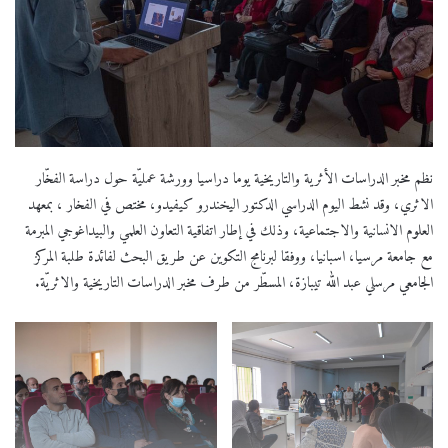
نظم مخبر الدراسات الأثرية والتاريخية يوما دراسيا وورشة عمليّة حول دراسة الفخّار
الاثري، وقد نشط اليوم الدراسي الدكتور اليخندرو كيفيدو، مختص في الفخار ، بمعهد
العلوم الانسانية والاجتماعية، وذلك في إطار اتفاقية التعاون العلمي والبيداغوجي المبرمة
مع جامعة مرسيا، اسبانيا، ووفقا لبرنامج التكوين عن طريق البحث لفائدة طلبة المركز
الجامعي مرسلي عبد الله تيبازة، المسطّر من طرف مخبر الدراسات التاريخية والاثريّة.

== == ==

WORK INSTRUCTIONS ->
Restate each entry word for word, leaving out any pictures.

SOLVED PROBLEM ->
نظم مخبر الدراسات الأثرية والتاريخية يوما دراسيا وورشة عمليّة حول دراسة الفخّار
الاثري، وقد نشط اليوم الدراسي الدكتور اليخندرو كيفيدو، مختص في الفخار ، بمعهد
العلوم الانسانية والاجتماعية، وذلك في إطار اتفاقية التعاون العلمي والبيداغوجي المبرمة
مع جامعة مرسيا، اسبانيا، ووفقا لبرنامج التكوين عن طريق البحث لفائدة طلبة المركز
الجامعي مرسلي عبد الله تيبازة، المسطّر من طرف مخبر الدراسات التاريخية والاثريّة.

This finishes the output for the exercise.